Le plan de relance proposé par Rothschild prévoit la venue de Laurent Joffrin à la tête du quotidien, l'abandon par la SCPL (société civile des personnels de Libération) de son droit de veto sur les grandes décisions touchant le journal, un plan social (qui reste à négocier) et une recapitalisation de Libération à hauteur de 15 millions d'euros.
Gilles Larher, porte-parole de la SCPL, a averti vendredi que l'approbation par les salariés du plan de relance de l'actionnaire principal, Edouard de Rothschild, ne constituait pas un «blanc-seing».  «Ce vote est loin d'être un plébiscite. Edouard de Rothschild et Laurent Joffrin doivent tirer les enseignements de ce scrutin et se rendre compte de sa fragilité», a-t-il ajouté.

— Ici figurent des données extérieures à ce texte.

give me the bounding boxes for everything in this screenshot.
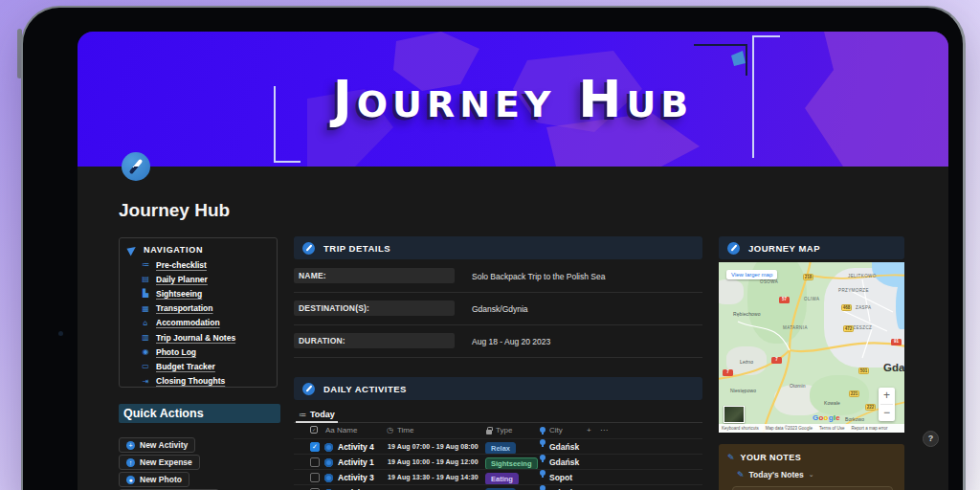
house-icon: ⌂ — [141, 319, 150, 327]
field-label-duration: DURATION: — [294, 333, 455, 348]
cover-image: Journey Hub — [78, 32, 948, 167]
pencil-icon: ✎ — [737, 470, 745, 479]
sidebar-item-sightseeing[interactable]: ▙ Sightseeing — [128, 286, 277, 301]
table-row[interactable]: ✓ Activity 4 19 Aug 07:00 - 19 Aug 08:00… — [294, 438, 702, 454]
page-title: Journey Hub — [119, 200, 230, 221]
terms-of-use-link[interactable]: Terms of Use — [819, 426, 845, 431]
activity-page-icon — [324, 474, 333, 482]
sidebar-item-accommodation[interactable]: ⌂ Accommodation — [128, 316, 277, 330]
camera-icon: ◉ — [141, 347, 150, 356]
arrow-up-circle-icon: ↑ — [126, 458, 135, 467]
google-logo[interactable]: Google — [813, 413, 840, 422]
map-data-attribution: Map data ©2023 Google — [766, 426, 813, 431]
row-checkbox[interactable]: ✓ — [310, 442, 320, 452]
paper-plane-icon — [126, 244, 138, 256]
row-checkbox[interactable]: ✓ — [310, 473, 320, 482]
help-button[interactable]: ? — [923, 431, 939, 447]
sidebar-item-pre-checklist[interactable]: ≔ Pre-checklist — [128, 257, 277, 272]
col-type[interactable]: Type — [496, 426, 512, 434]
list-view-icon: ≔ — [299, 411, 306, 419]
sidebar-item-budget-tracker[interactable]: ▭ Budget Tracker — [128, 359, 277, 373]
your-notes-callout: ✎ YOUR NOTES ✎ Today's Notes ⌄ — [719, 444, 904, 490]
col-name[interactable]: Name — [337, 426, 357, 434]
checkbox-column-icon: ✓ — [310, 426, 318, 434]
navigation-callout: NAVIGATION ≔ Pre-checklist ▤ Daily Plann… — [119, 237, 278, 388]
table-header: ✓ Aa Name ◷ Time Type City + ⋯ — [294, 424, 702, 437]
pin-icon — [542, 443, 544, 447]
lock-icon — [486, 430, 492, 434]
zoom-out-button[interactable]: − — [879, 405, 895, 421]
zoom-in-button[interactable]: + — [879, 388, 895, 404]
col-name-prefix: Aa — [325, 426, 335, 434]
map-city-gdansk: Gdańsk — [883, 362, 904, 373]
planner-icon: ▤ — [141, 275, 150, 283]
todays-notes-toggle[interactable]: ✎ Today's Notes ⌄ — [737, 470, 904, 479]
card-icon: ▭ — [141, 362, 150, 370]
compass-badge-icon — [302, 242, 315, 255]
journey-map-header: JOURNEY MAP — [719, 236, 904, 259]
train-icon: ▦ — [141, 304, 150, 313]
map-zoom-controls: + − — [879, 388, 895, 421]
cover-title: Journey Hub — [78, 32, 948, 167]
sidebar-item-closing-thoughts[interactable]: ⇥ Closing Thoughts — [128, 374, 277, 389]
front-camera — [58, 331, 63, 336]
field-value-destinations[interactable]: Gdansk/Gdynia — [472, 304, 528, 314]
chevron-down-icon: ⌄ — [809, 471, 814, 479]
tab-today[interactable]: ≔ Today — [296, 408, 338, 423]
activity-page-icon — [324, 443, 333, 452]
exit-icon: ⇥ — [141, 377, 150, 386]
compass-badge-icon — [302, 383, 315, 395]
new-activity-button[interactable]: + New Activity — [119, 437, 195, 453]
quick-actions-header: Quick Actions — [119, 404, 280, 423]
pin-icon — [542, 474, 544, 478]
table-row[interactable]: ✓ Activity 2 19 Aug 15:30 - 19 Aug 19:00… — [294, 484, 702, 490]
field-value-duration[interactable]: Aug 18 - Aug 20 2023 — [472, 337, 550, 346]
satellite-view-toggle[interactable] — [724, 406, 745, 423]
clock-icon: ◷ — [387, 426, 393, 434]
view-larger-map-link[interactable]: View larger map — [726, 270, 777, 279]
camera-circle-icon: ● — [126, 476, 135, 484]
type-badge: Sightseeing — [485, 457, 538, 471]
table-row[interactable]: ✓ Activity 1 19 Aug 10:00 - 19 Aug 12:00… — [294, 454, 702, 469]
map-roads — [719, 262, 904, 433]
field-value-name[interactable]: Solo Backpack Trip to the Polish Sea — [472, 272, 605, 281]
new-photo-button[interactable]: ● New Photo — [119, 472, 189, 487]
tablet-frame: Journey Hub Journey Hub NAVIGATION ≔ Pre… — [21, 6, 966, 490]
type-badge: Relax — [485, 442, 516, 456]
plus-circle-icon: + — [126, 441, 135, 450]
compass-badge-icon — [727, 242, 740, 255]
navigation-title: NAVIGATION — [144, 245, 203, 255]
sidebar-item-photo-log[interactable]: ◉ Photo Log — [128, 345, 277, 359]
table-more-button[interactable]: ⋯ — [600, 426, 608, 434]
journal-icon: ▥ — [141, 333, 150, 342]
sidebar-item-trip-journal[interactable]: ▥ Trip Journal & Notes — [128, 330, 277, 345]
trip-details-header: TRIP DETAILS — [294, 236, 702, 259]
field-label-destinations: DESTINATION(S): — [294, 301, 455, 316]
new-expense-button[interactable]: ↑ New Expense — [119, 455, 200, 470]
app-screen: Journey Hub Journey Hub NAVIGATION ≔ Pre… — [78, 32, 948, 490]
row-checkbox[interactable]: ✓ — [310, 457, 320, 467]
field-label-name: NAME: — [294, 268, 455, 283]
sidebar-item-transportation[interactable]: ▦ Transportation — [128, 301, 277, 316]
page-compass-icon[interactable] — [122, 152, 150, 181]
pin-icon — [542, 431, 544, 434]
keyboard-shortcuts-link[interactable]: Keyboard shortcuts — [722, 426, 759, 431]
pin-icon — [542, 458, 544, 462]
col-time[interactable]: Time — [397, 426, 413, 434]
report-map-error-link[interactable]: Report a map error — [851, 426, 887, 431]
pencil-icon: ✎ — [727, 453, 735, 462]
view-tabs: ≔ Today — [294, 408, 702, 423]
type-badge: Eating — [485, 473, 519, 486]
notes-input-box[interactable] — [732, 486, 893, 490]
activity-page-icon — [324, 458, 333, 467]
daily-activities-header: DAILY ACTIVITES — [294, 377, 702, 400]
chart-icon: ▙ — [141, 289, 150, 298]
checklist-icon: ≔ — [141, 260, 150, 269]
google-map-embed[interactable]: OSOWA OLIWA JELITKOWO PRZYMORZE ZASPA Rę… — [719, 262, 904, 433]
table-row[interactable]: ✓ Activity 3 19 Aug 13:30 - 19 Aug 14:30… — [294, 469, 702, 484]
sidebar-item-daily-planner[interactable]: ▤ Daily Planner — [128, 272, 277, 286]
map-footer: Keyboard shortcuts Map data ©2023 Google… — [719, 424, 904, 433]
add-column-button[interactable]: + — [587, 426, 591, 434]
col-city[interactable]: City — [549, 426, 563, 434]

Laurent Joffrin a déclaré vendredi soir dans un communiqué : «Je remercie l'équipe de Libération, qui, à 56 % des suffrages exprimés, m'a accordé sa confiance. Je comprends sa vigilance en raison des sacrifices qui lui sont demandés. Les salariés du journal ont fait preuve d'un grand courage en regardant en face les réalités cruelles de la situation. Comme il était logique et légitime, j'ai tenu à me soumettre à la procédure démocratique en vigueur au journal. J'en ai accepté les risques. J'ai tenu le langage de la vérité. Je n'ai rien masqué des difficultés qui nous attendent. Le processus de reconquête que j'ai proposé est enclenché. Il suivra son cours selon le calendrier qui dérive de nos règles de fonctionnement. Le conseil d'administration sera conduit à se prononcer à son tour. Si cette étape est franchie, Libération sera doté à brève échéance d'un projet rédactionnel, d'un plan de redressement, d'un schéma de réorganisation et d'une feuille de route claire pour l'année qui vient. Ma volonté de rassembler l'équipe dans le travail commun est confortée par le vote. Il est temps de réduire les divisions qui handicapent le journal et de rendre un avenir à Libération. »
Enfin, Edouard de Rothschild s'est «félicité» que les salariés aient «fait le choix de la raison».  «Les chances de survie de Libération ont maintenant sensiblement augmenté», a déclaré sa porte-parole à l'AFP, rapportant les propos de l'homme d'affaires.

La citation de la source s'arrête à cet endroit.